In R, use nonstandard evaluation to select specific variables from data.frames

非 Y 不嫁゛ 提交于 2021-01-28 06:21:51

问题


I've got several large-ish data.frames set up like a relational database, and I'd like to make a single function to look for whatever variable I need and grab it from that particular data.frame and add it to the data.frame I'm currently working on. I've got a way to do this that works, but it requires temporarily making a list of all the data.frames, which seems inefficient. I suspect that nonstandard evaluation would solve this problem for me, but I'm not sure how to do it.

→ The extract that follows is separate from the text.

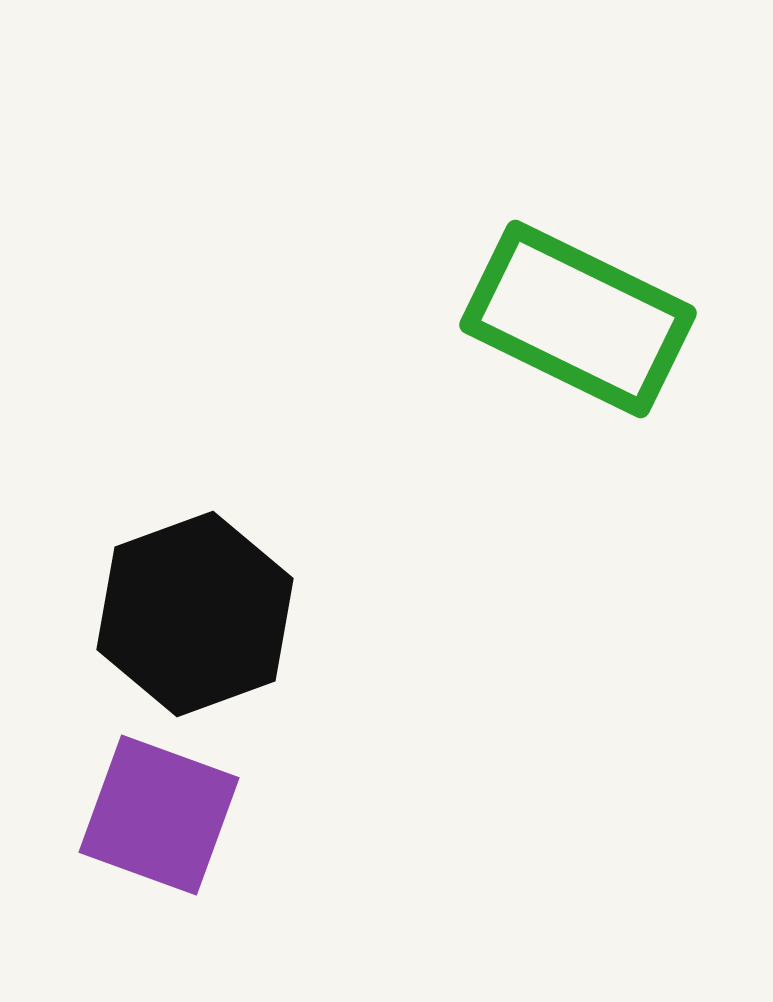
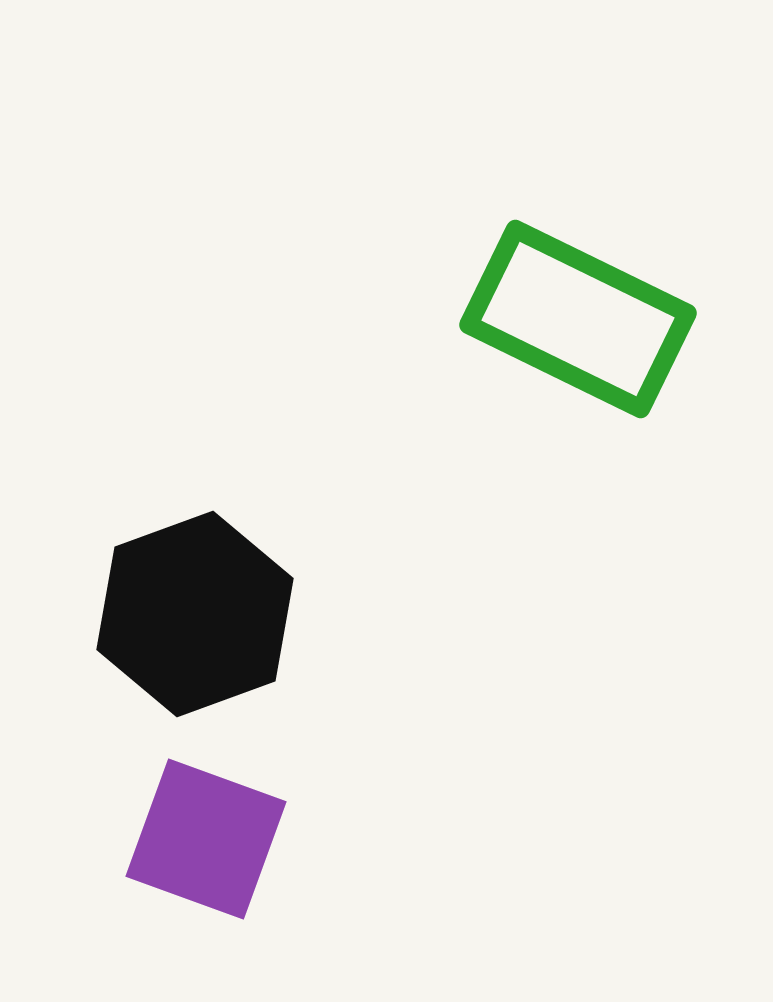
purple square: moved 47 px right, 24 px down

Here's what works but seems inefficient:

Table1 <- data.frame(ID = LETTERS[1:10], ColA = rnorm(10), ColB = rnorm(10),
                     ColC = rnorm(10))

Table2 <- data.frame(ID = LETTERS[1:10], ColD = rnorm(10), ColE = rnorm(10),
                     ColF = rnorm(10))

Table3 <- data.frame(ID = LETTERS[1:10], ColG = rnorm(10), ColH = rnorm(10),
                     ColI = rnorm(10))

Key <- data.frame(Table = rep(c("Table1", "Table2", "Table3"), each = 4),
                  ColumnName = c("ID", paste0("Col", LETTERS[1:3]),
                                 "ID", paste0("Col", LETTERS[4:6]),
                                 "ID", paste0("Col", LETTERS[7:9])))

# function for grabbing info from other tables
grab <- function(StartDF, ColNames){

      AllDFs <- list(Table1, Table2, Table3)
      names(AllDFs) <- c("Table1", "Table2", "Table3")

      # Determine which data.frames have that column
      WhichDF <- Key %>% filter(ColumnName %in% ColNames) %>% 
            select(Table)

      TempDF <- StartDF

      for(i in 1:length(ColNames)){
            ToAdd <- AllDFs[WhichDF[i, 1]]
            ToAdd <- ToAdd[[1]] %>% 
                  select(c(ColNames[i], ID))

            TempDF <- TempDF %>% left_join(ToAdd)
            rm(ToAdd)
      }

      return(TempDF)


}

grab(Table1, c("ColE", "ColH"))

What would be great instead would be something like this:

grab <- function(StartDF, ColNames){

      # Some function that returns the column names of all the data.frames
      # without me creating a new object that is a list of them

      # Some function that left_joins the correct data.frame plus the column
      # "ID" to my starting data.frame, again without needing to create that list 
      # of all the data.frames

}

回答1:


Instead of creating the list manually, we can directly get the values of the objects returned from the 'Table' column of 'Key' dataset with mget

library(dplyr)
library(purrr)
grab <- function(StartDF, ColNames){



     # filter the rows of Key based on the ColNames input
     # pull the Table column as a vector
     # column was factor, so convert to character class
     # return the value of the objects with mget in a list
     Tables <- Key %>% 
               filter(ColumnName %in% ColNames) %>% 
               pull(Table) %>%
               as.character %>%
               mget(envir = .GlobalEnv) 


      TempDF <- StartDF

      # use the same left_joins in a loop after selecting only the
      # ID and corresponding columns from 'ColNames'
      for(i in seq_along(ColNames)){
            ToAdd  <- Tables[[i]] %>%
                         select(ColNames[i], ID)          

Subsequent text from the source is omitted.